Challenging customers’ perceptions

“We know what order intake we have and we will drive the market increase in the second half of the year. Other manufacturers have driven the market in the first half.

"Some of our annual volume commitments with big customers tend to happen towards the end of the year.”

He adds: “People get too hung up on January to December and the monthly figures; some manufacturers are a slave to that and to achieve the figures they register to themselves. It’s crazy.”

However, Bridge recognises that Mercedes-Benz has some work to do to challenge the perception that its vans are expensive.

He believes too many purchase decisions are based on the front-end price when they should be based on affordability – the operating costs plus acquisition or lease cost.

“We have adjusted the way we go to market to work on an affordability message rather than the upfront price,” he says. “It takes time for the retail network – and fleets - to embrace this, but we are sticking with it.

“Many fleets don’t know the weekly cost of their vans. Some big fleets spend 99% of their time looking at the fuel performance of their trucks and 1% on vans.

"They are too focused on individual mpg rather than total fleet mpg.”

However, the situation is changing as the cost of fuel continues to rise. Fuel efficiency has, for the first time, risen to the top of the agenda for many fleet operators.

“It used to be their second or third concern. Now their first question is: ‘what does it do to the gallon?’,” says Bridge.

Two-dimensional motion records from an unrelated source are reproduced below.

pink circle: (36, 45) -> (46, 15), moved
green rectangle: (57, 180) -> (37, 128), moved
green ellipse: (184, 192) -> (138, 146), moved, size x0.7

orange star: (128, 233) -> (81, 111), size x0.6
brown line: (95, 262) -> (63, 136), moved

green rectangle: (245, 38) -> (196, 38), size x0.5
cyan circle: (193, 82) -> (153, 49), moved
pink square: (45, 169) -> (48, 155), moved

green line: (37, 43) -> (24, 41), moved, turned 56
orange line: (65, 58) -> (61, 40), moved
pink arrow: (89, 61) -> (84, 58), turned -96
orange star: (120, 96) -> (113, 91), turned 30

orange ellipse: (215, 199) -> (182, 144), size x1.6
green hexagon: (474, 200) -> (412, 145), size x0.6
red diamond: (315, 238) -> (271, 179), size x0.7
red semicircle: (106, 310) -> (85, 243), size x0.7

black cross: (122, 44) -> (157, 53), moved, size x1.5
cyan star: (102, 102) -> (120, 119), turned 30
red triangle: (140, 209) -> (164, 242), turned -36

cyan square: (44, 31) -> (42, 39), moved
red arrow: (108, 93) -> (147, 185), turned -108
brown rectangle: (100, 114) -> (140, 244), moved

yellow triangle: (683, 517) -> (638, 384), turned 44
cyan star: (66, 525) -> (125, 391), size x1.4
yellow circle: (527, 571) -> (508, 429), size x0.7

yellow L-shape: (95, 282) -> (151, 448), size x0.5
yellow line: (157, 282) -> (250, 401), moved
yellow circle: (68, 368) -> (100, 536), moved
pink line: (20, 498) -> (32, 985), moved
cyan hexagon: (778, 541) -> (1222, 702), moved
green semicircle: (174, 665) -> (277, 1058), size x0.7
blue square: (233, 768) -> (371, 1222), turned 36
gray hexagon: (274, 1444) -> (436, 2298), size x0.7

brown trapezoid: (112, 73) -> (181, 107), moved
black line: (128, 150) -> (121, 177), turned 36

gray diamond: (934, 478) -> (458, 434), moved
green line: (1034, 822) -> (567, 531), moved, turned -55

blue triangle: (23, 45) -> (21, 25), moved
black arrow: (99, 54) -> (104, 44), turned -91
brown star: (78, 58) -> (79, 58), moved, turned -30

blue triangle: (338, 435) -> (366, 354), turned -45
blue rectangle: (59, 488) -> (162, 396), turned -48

“The difference can be £10,000 per year on a van doing 25,000 miles a year.”

Bridge is optimistic about future sales in the van sector. He points to the Government’s own data which shows a steady growth in traffic levels over the next 20 years.

Meanwhile, emissions-based legislation tackling CO2, NOx and other particulates, plus a growing need to deliver goods to residential areas with narrower roads, will force more companies to downsize out of 7.5-tonne trucks into 3.5-tonne vans.

The priority for Mercedes-Benz is to be in the reckoning for those sales.

“We like to be on the subs bench for customers that are loyal to another brand so that if they fail, we step off the bench,” says Bridge.